### [Task]
Set down the lines below exactly as they stand, please. Go from the first through the one containing "The height and width of the screenshot is (2576, 194).".

(Data for this exercise begins)

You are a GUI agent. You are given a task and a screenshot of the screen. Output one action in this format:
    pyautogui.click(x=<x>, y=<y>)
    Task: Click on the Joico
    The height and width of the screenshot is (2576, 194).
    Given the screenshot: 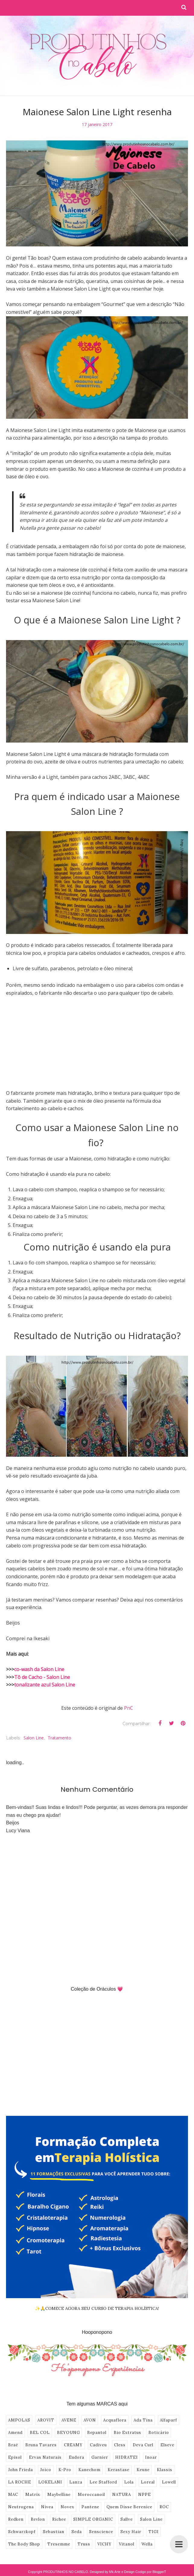 What is the action you would take?
    pyautogui.click(x=45, y=2469)
    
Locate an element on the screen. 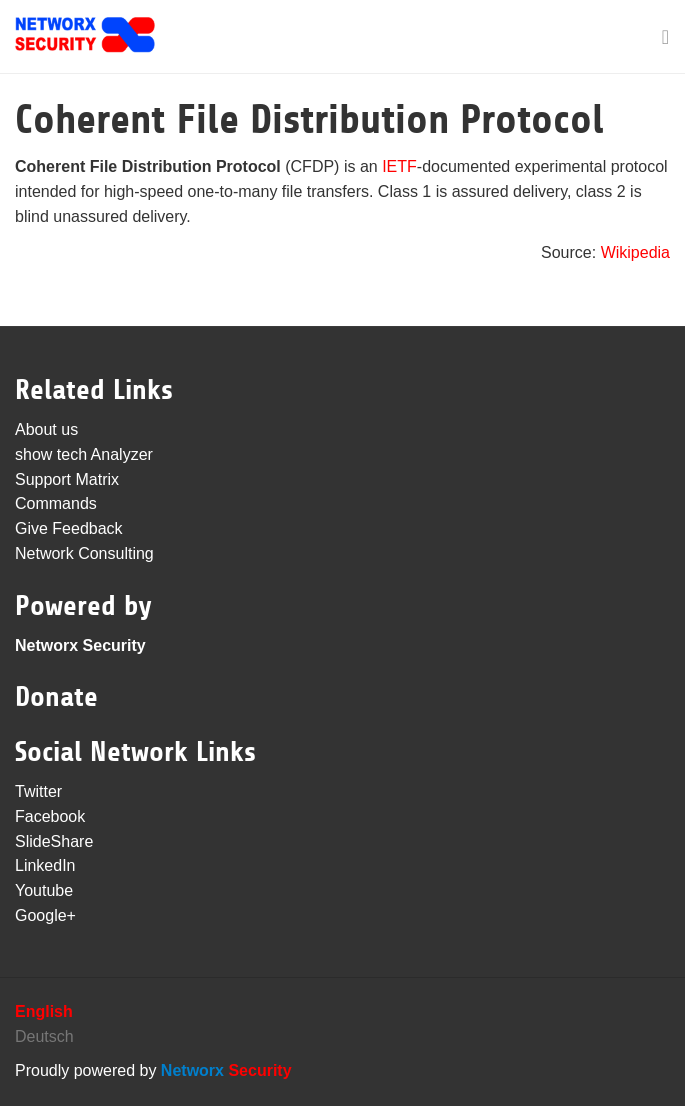 The width and height of the screenshot is (685, 1106). English is located at coordinates (44, 1011).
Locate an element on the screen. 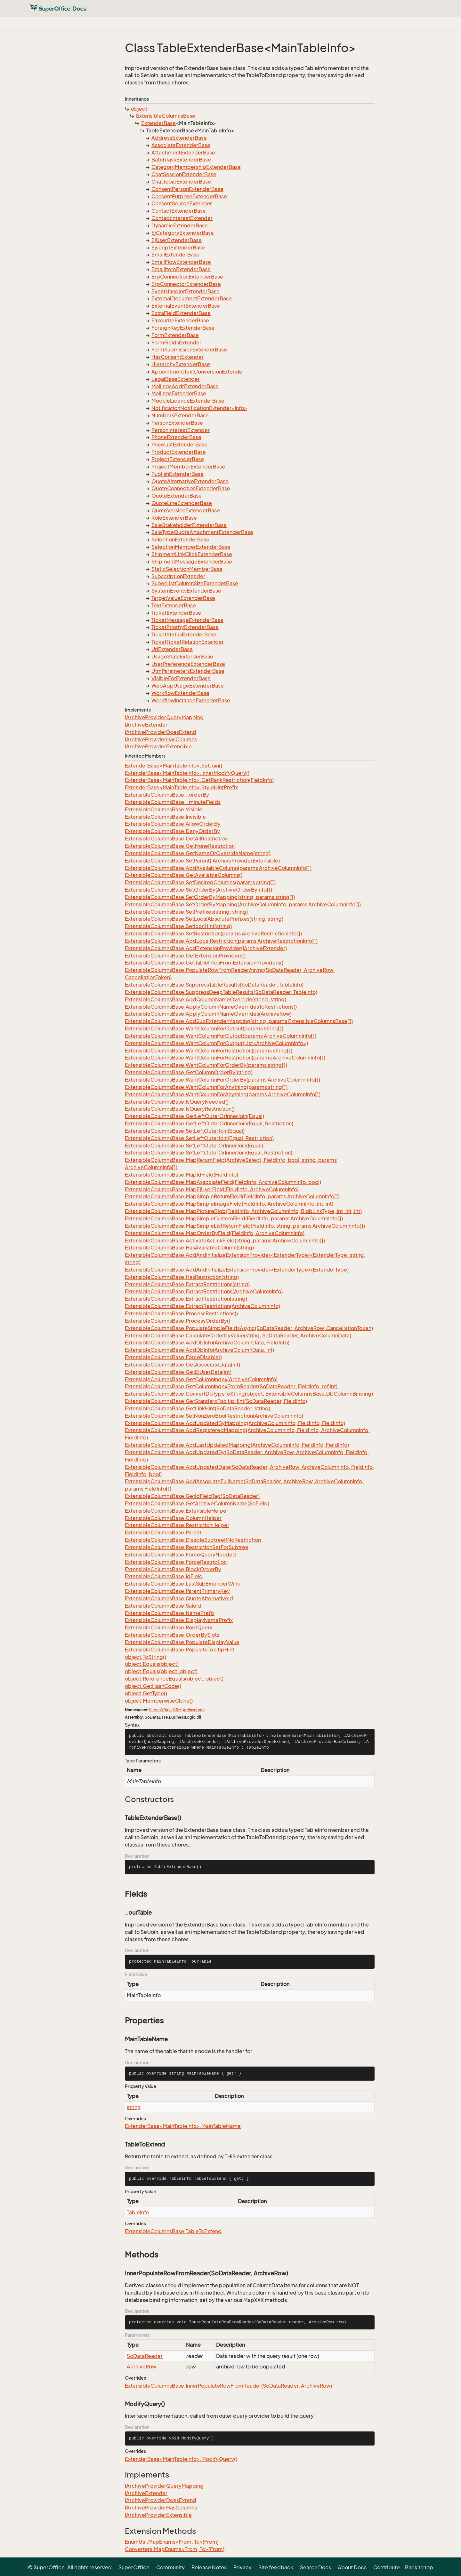 The height and width of the screenshot is (2576, 461). ContactInterestExtender is located at coordinates (182, 218).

(Data for this exercise ends)

### [Task output]
You are a GUI agent. You are given a task and a screenshot of the screen. Output one action in this format:
    pyautogui.click(x=<x>, y=<y>)
    Task: Click on the Joico
    The height and width of the screenshot is (2576, 194).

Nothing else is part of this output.